Pek çok kamuoyu şirketi yöneticisinin bilimsel araştırma yöntemleri ile ilgili eğitim almadığı, bazılarının da kamuoyu yoklamasından çok kamuoyu “oluşturma” işiyle uğraştığı biliniyor.

Anket şirketleri ve anket sonuçları bize ne anlatıyor?

Adnan ERKUŞ - Emekli akademisyen, psikometri, bilimsel araştırma yöntemleri uzmanı

Ne yazık ki pek çok kamuoyu şirketinin yöneticisinin bilimsel araştırma yöntemleri ile ilgili herhangi bir eğitim almadığı, bazı şirketlerin de kamuoyu yoklamasından çok, kamuoyu “oluşturma” işiyle uğraştığı, yaşanmışlıklardan ve özgeçmişlerden bilinmektedir. Sözüm, bu işi layıkıyla yapmayı amaçlayanlara ve “kamuoyu”na…



Test, ölçek, envanter gibi veri toplama araçları başka, “anket” bambaşkadır. Yazıda uzun uzadıya anketin özelliklerine vs. girmeyeceğim.
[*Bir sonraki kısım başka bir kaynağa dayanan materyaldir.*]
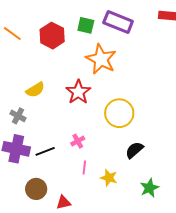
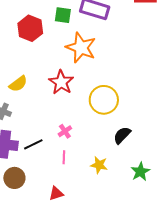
pink line: (84, 167) -> (64, 157), moved
brown circle: (36, 189) -> (14, 178), moved

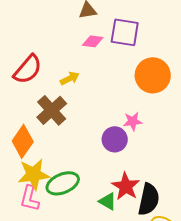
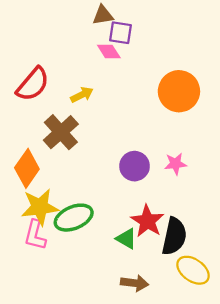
purple square: (125, 32) -> (120, 33), moved, size x0.7
pink diamond: (93, 41) -> (109, 51), turned 50
pink star: (133, 121) -> (175, 164), moved

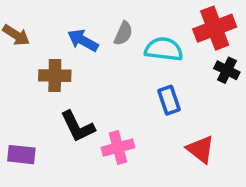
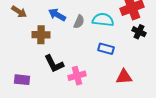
gray semicircle: (123, 33) -> (79, 22), moved
blue rectangle: (169, 100) -> (106, 49), turned -56
red triangle: (201, 149) -> (124, 77), turned -42

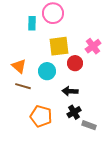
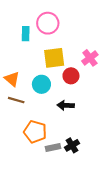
black cross: (74, 112) -> (72, 145), moved
gray rectangle: (89, 125) -> (53, 147), moved, turned -32

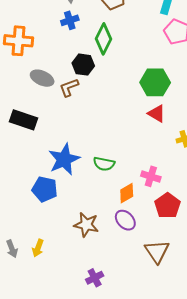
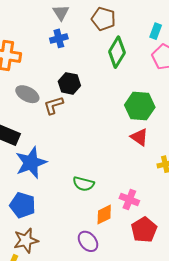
green diamond: (104, 39) -> (117, 52), moved
blue star: (64, 159) -> (31, 163), moved
purple ellipse: (125, 220) -> (88, 241), moved
brown star: (86, 225) -> (26, 241), moved, turned -30

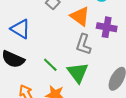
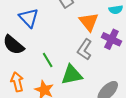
green triangle: (78, 73) -> (72, 75), turned 40

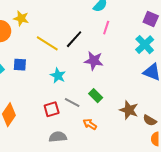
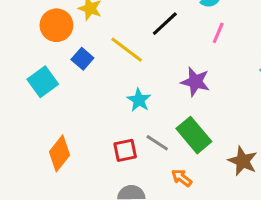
black line: (74, 39) -> (165, 24), moved
blue square: (20, 65) -> (82, 59), moved, turned 32
green rectangle: (96, 96) -> (194, 135), size x1.6

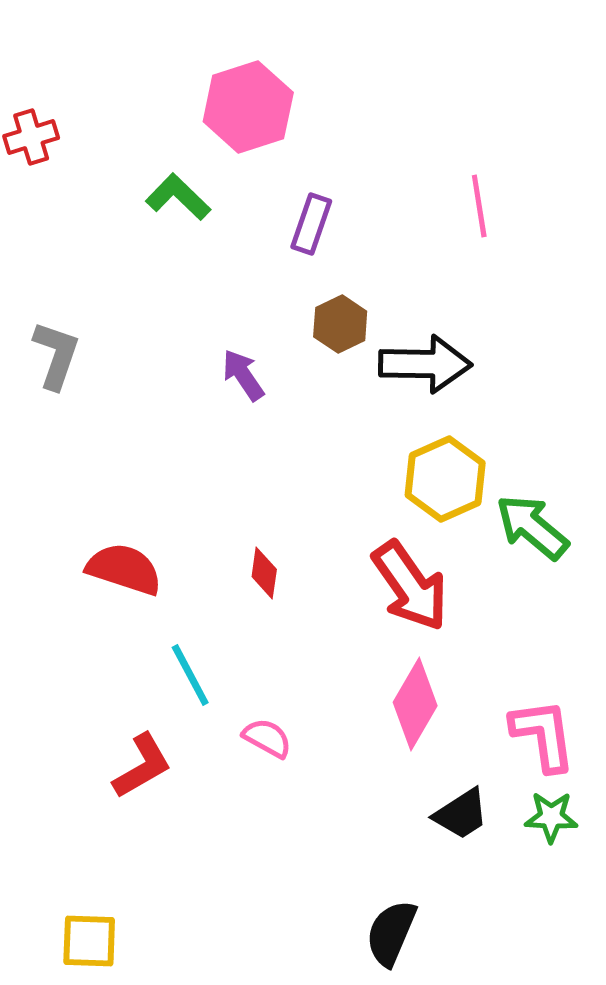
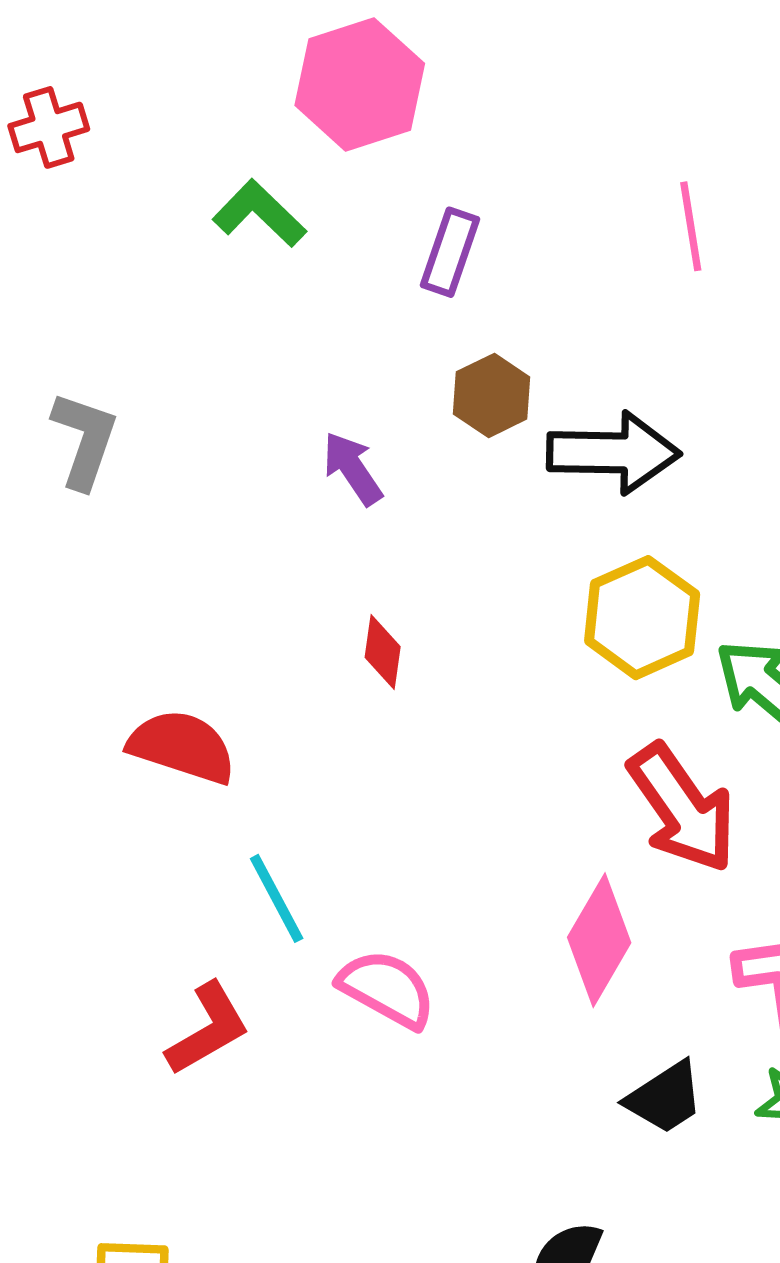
red diamond: (264, 573) -> (383, 652), moved
red arrow: (410, 586) -> (682, 808), moved
pink semicircle: (267, 738) -> (387, 989), size x1.4

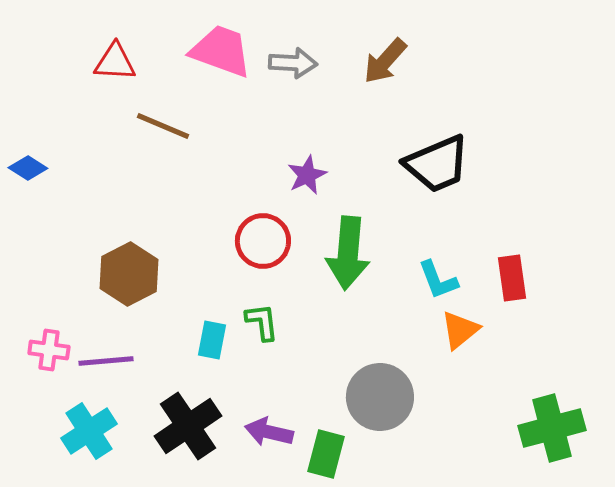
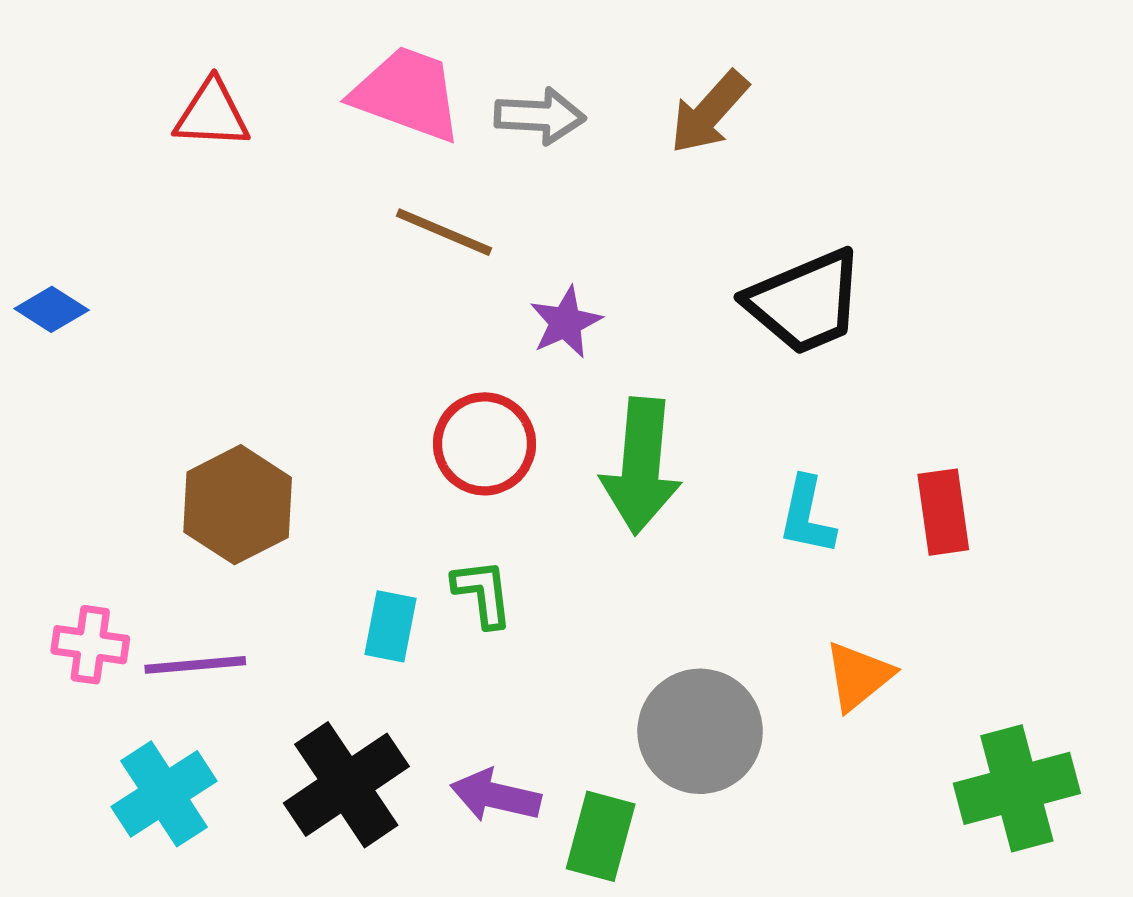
brown line: (163, 126) -> (444, 232), moved
cyan L-shape: (438, 280) -> (807, 516), turned 33
orange triangle: (460, 330) -> (858, 676), moved

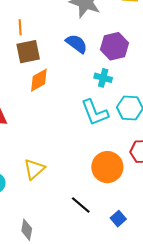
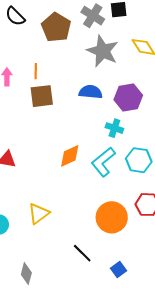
blue semicircle: (77, 44) -> (91, 92), turned -35
orange diamond: (39, 80) -> (70, 156), moved
cyan L-shape: (95, 112) -> (103, 162), turned 68

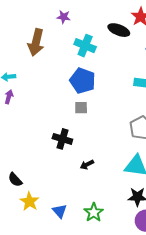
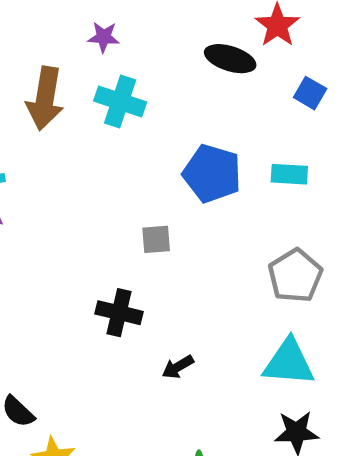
cyan cross: (85, 46) -> (120, 102), moved
blue pentagon: (83, 81) -> (212, 174), moved

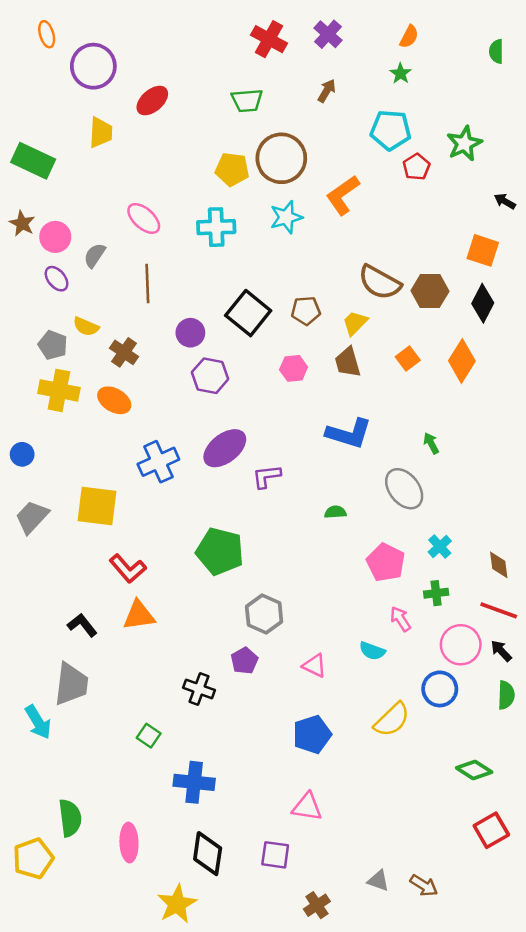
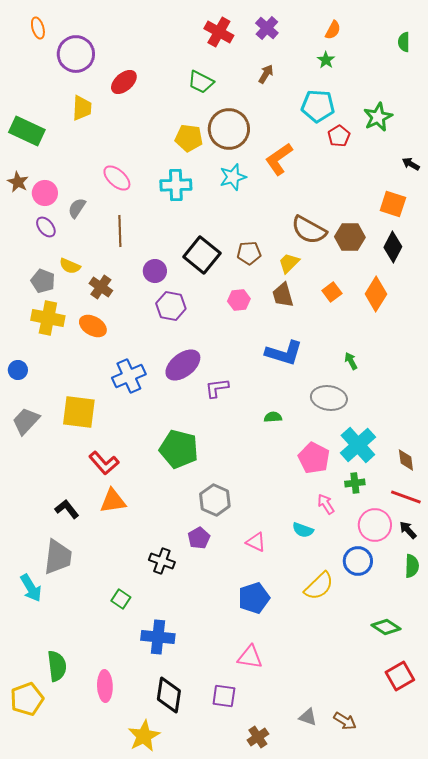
green trapezoid: (247, 101) -> (201, 82), turned 32
gray ellipse: (404, 489) -> (329, 398), turned -44
cyan cross: (440, 546) -> (358, 445), size x1.8

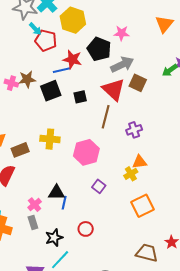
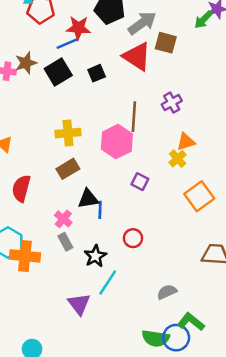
brown line: (106, 117) -> (134, 117), moved
brown rectangle: (20, 150) -> (68, 169), moved

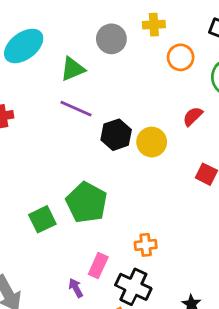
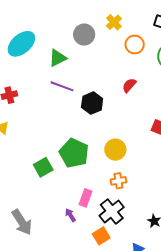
yellow cross: (154, 25) -> (114, 22), turned -35
red semicircle: (193, 116) -> (129, 85), moved
yellow circle: (152, 142) -> (115, 150), moved
black cross: (133, 287) -> (112, 211), turned 30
Gündemde olduğu için sadece seçim öncesi yapılan seçmen tercihlerini yokladığı öne sürülen anketlere değineceğim.

1. Seçimlerde seçmenlerin tercihlerini belirleyen pek çok değişken var: Meslek, cinsiyet, eğitim düzeyi, gelir düzeyi, yaşanılan bölge, yaşanılan yer (köy-kent), nüfus, işçi-memur gibi sabit gelirli ile enflasyona hemen zam yaparak ayak uyduran esnaf, küçük-büyük işveren, tüccar vs. olup olmama gibi… Seçim eğilimleri yoklamalarında bunlar eğer temsil edilemezlerse, tahminleriniz de doğru olmayacaktır.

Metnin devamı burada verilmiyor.